Would you restate, exactly as they appear, the lines from the one containing "Alors, tous prêts" through the end of the data below?

BEGIN RECORDED INFORMATION

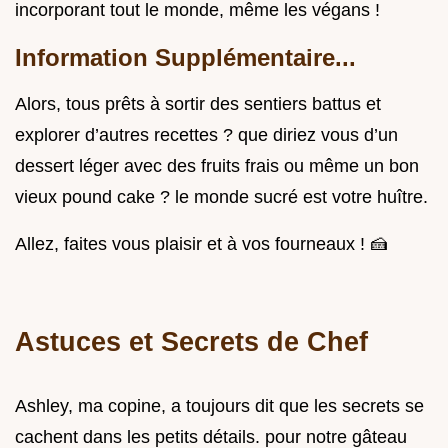
incorporant tout le monde, même les végans !
Information Supplémentaire...
Alors, tous prêts à sortir des sentiers battus et
explorer d’autres recettes ? que diriez vous d’un
dessert léger avec des fruits frais ou même un bon
vieux pound cake ? le monde sucré est votre huître.
Allez, faites vous plaisir et à vos fourneaux ! 🍰
Astuces et Secrets de Chef
Ashley, ma copine, a toujours dit que les secrets se
cachent dans les petits détails. pour notre gâteau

END RECORDED INFORMATION

(WRITTEN RESPONSE):
Alors, tous prêts à sortir des sentiers battus et
explorer d’autres recettes ? que diriez vous d’un
dessert léger avec des fruits frais ou même un bon
vieux pound cake ? le monde sucré est votre huître.
Allez, faites vous plaisir et à vos fourneaux ! 🍰
Astuces et Secrets de Chef
Ashley, ma copine, a toujours dit que les secrets se
cachent dans les petits détails. pour notre gâteau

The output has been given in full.